# EXERCISE GOAL:
Copy out each line of the data that includes the string "below".

# EXERCISE DATA:
%%

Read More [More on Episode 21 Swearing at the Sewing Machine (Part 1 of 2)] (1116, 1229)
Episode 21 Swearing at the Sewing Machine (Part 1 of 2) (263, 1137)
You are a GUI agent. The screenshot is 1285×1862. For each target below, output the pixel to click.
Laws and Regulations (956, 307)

%%
%%

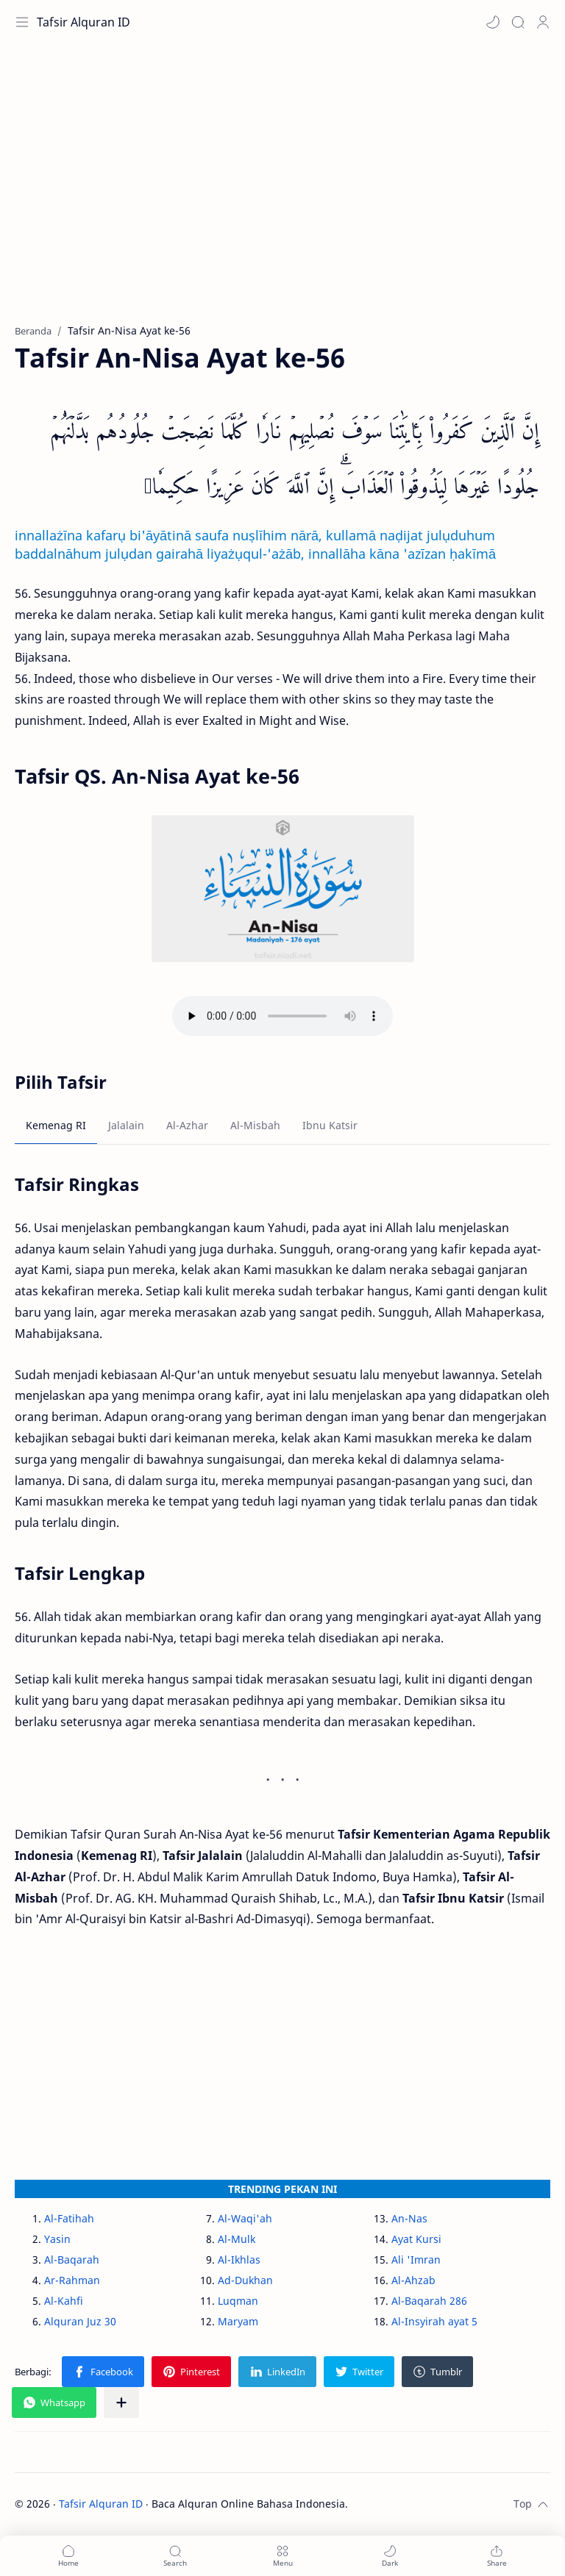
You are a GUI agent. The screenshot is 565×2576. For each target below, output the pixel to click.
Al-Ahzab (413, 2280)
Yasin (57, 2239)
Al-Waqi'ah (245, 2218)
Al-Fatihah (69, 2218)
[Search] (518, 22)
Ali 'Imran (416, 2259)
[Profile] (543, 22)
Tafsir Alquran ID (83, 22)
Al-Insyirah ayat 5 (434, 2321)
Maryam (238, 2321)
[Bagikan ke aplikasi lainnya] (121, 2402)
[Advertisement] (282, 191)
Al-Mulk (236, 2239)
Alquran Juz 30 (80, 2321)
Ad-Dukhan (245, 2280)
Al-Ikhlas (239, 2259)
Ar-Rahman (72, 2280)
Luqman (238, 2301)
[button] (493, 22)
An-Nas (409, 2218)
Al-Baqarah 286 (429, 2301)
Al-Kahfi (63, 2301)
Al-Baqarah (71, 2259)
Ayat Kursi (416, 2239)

%%

# EXERCISE ANSWER:
You are a GUI agent. The screenshot is 1285×1862. For each target below, output the pixel to click.
You are a GUI agent. The screenshot is 565×2576. For each target below, output the pixel to click.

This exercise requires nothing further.